How to Restart After Running EXE Installer

I am completely new to PowerShell… As in I just started using it a few days ago. Much patience will be greatly appreciated…
Most of our workstations are Windows 7, so I am writing and testing the script using PowerShell ISE 2.0

I am attempting to write a script that will automate the installation of an application. Before doing so, I want the script to check for previous versions, if there are any, uninstall those version, wait for the uninstaller to finish, and reboot the computer. The part I am struggling with is how to get the script to reboot the computer ONLY if the uninstaller runs. Below is what I am attempting to use to accomplish this.

if (([bool] ($version)-eq $true)-and(($version)-ne $ActVer)) {Invoke-Expression “\Server\Folder\Uninstall.exe /silent” | Start-Sleep -s 20} Restart-Computer

There are several other parameters that are needed but, currently don’t work… That is a separate issue though.

I have asked Google several times…
I have tried -Wait
I have tried Out-Null
Finally, I tried Start-Sleep

The only time anything works is when I put Restart-Computer outside the { }. Unfortunately, this caused the computer to reboot regardless of whether or not the uninstaller runs.

Have you tried Start-Process with the Wait parameter?

Something like this:

Start-Process -FilePath  "\\Server\Folder\Uninstall.exe" -ArgumentList '/sleep' -Wait
Restart-Computer

PowerShell will then check if the process is still running, and when it isn’t it will go to the next line in the script, which in this case is the computer restart.

/Alexander

Well, two things.

If you only want Restart-Computer to run after your uninstaller runs, then Restart-Computer should probably be INSIDE the If{} construct, not outside it.

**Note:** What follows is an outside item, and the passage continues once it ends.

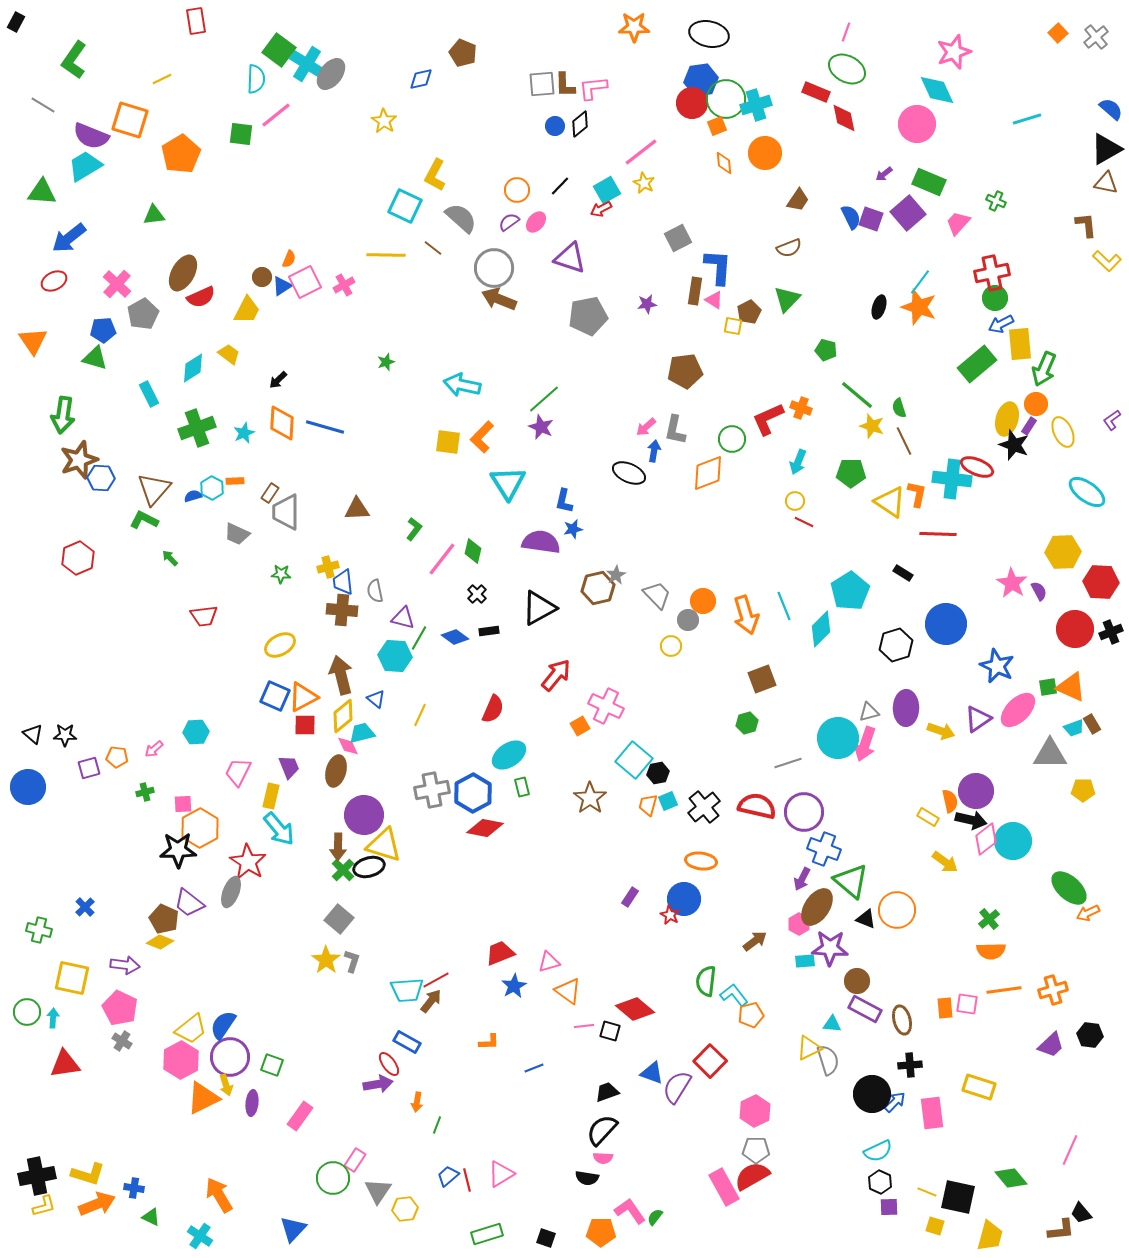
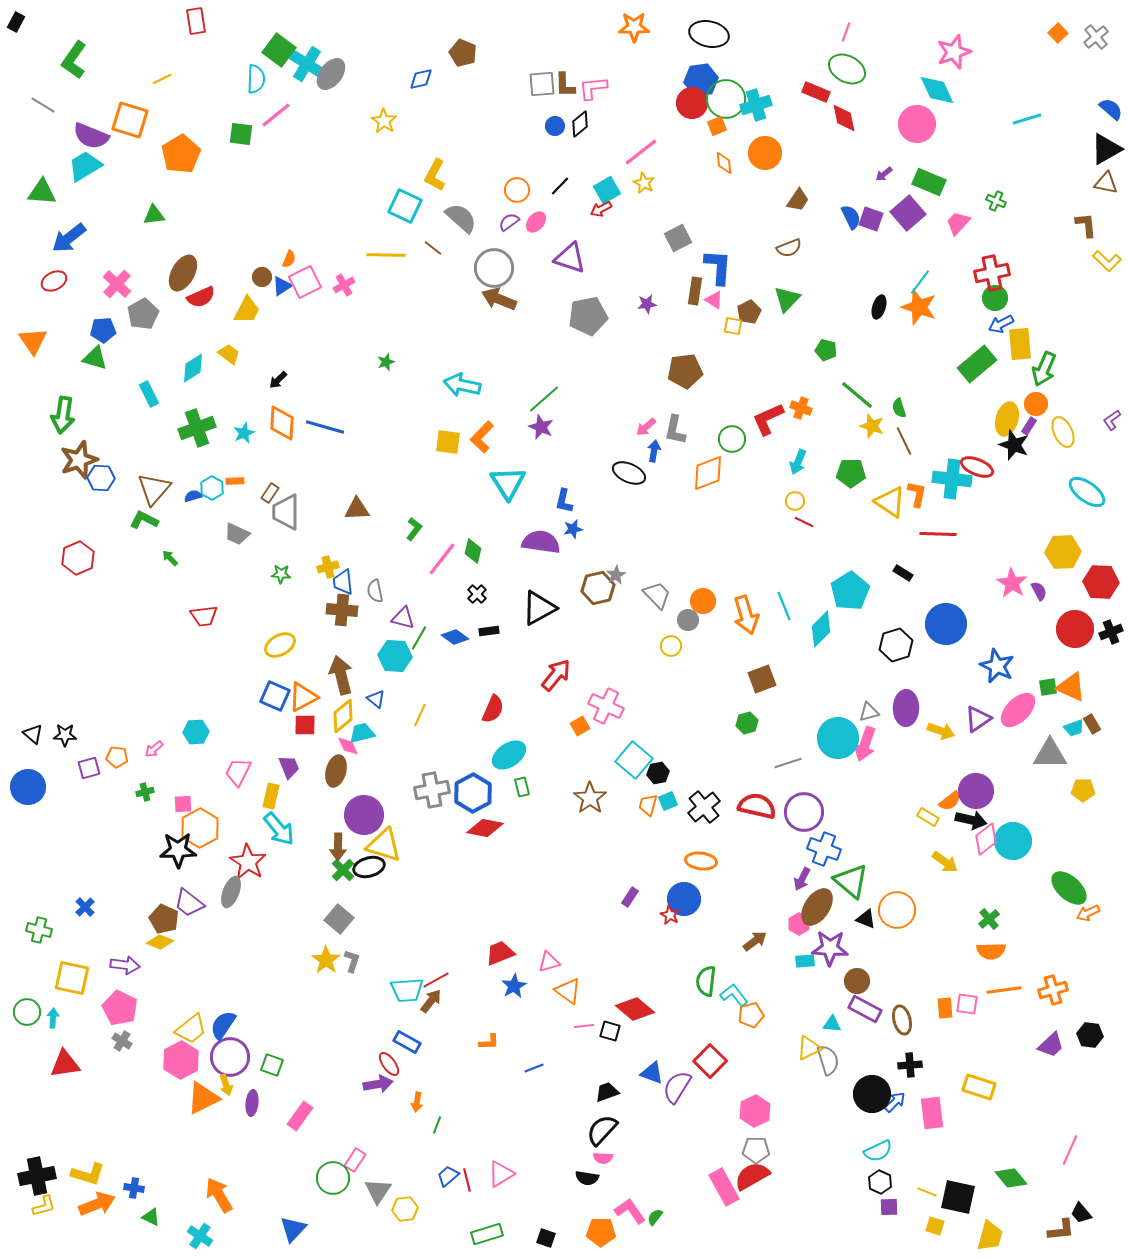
orange semicircle at (950, 801): rotated 65 degrees clockwise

if (([bool] ($version)-eq $true)-and(($version)-ne $ActVer)) {
  Invoke-Expression "\\Server\Folder\Uninstall.exe /silent"
  Start-Sleep -s 20
 Restart-Computer
}

Which isn’t how you have it.

But you might look into Start-Process, instead. That will return a System.Diagnostics.Process object, and you can check to see that it’s still running. Or, don’t wrap in Invoke-Expression - just run the uninstaller directly. That should also give you an exit code when the thing finishes, and then you can go on and do whatever.

Thank you for the replies.

Alexander - I tried -Wait but it didn’t work. From the looks of it, that cmdlet was not introduced until PowerShell 3.0. I am doing this in v2.0 since all of our workstations are running Windows 7. I read a little bit about the Start-Process command, but haven’t tried it yet.

Don - I had previously tried putting Restart-Computer in the { } in the following format and it didn’t work.

if (([bool] ($version)-eq $true)-and(($version)-ne $ActVer)) {Invoke-Expression “\Server\Folder\Uninstall.exe /silent” | Start-Sleep -s 20 Restart-Computer}

I just changed it to read exactly as you recommended and that worked perfectly! Thanks! I have since changed it to the following because I didn’t like defining a specific wait time before the reboot. I don’t want the wait time to be too short or too long.

if (([bool] ($version)-eq $true)-and(($version)-ne $ActVer)) {
$Job = Start-Job {Invoke-Expression “\Server\Folder\Uninstall.exe /silent”}
Wait-Job $Job
Receive-Job $Job
Restart-Computer

Thanks for getting me pointed in a better direction!

Trying to cram all of this into a one-liner is part of what’s making it harder for you.

if (([bool] ($version)-eq $true)-and(($version)-ne $ActVer)) {Invoke-Expression "\\Server\Folder\Uninstall.exe /silent" ; Start-Sleep -s 20 ; Restart-Computer}

Notice the semicolon used to separate two commands when you aren’t using a carriage return to do so. I don’t think the pipe was actually appropriate there, either.

if (([bool] ($version)-eq $true)-and(($version)-ne $ActVer)) {
 Invoke-Expression "\\Server\Folder\Uninstall.exe /silent" 
 Start-Sleep -s 20 
Restart-Computer}

Would also have worked. Just so it’s here for posterity ;). Glad you got it going.

Hi again!

FYI
The -Wait parameter for the Start-Process cmdlet exists in PowerShell v2.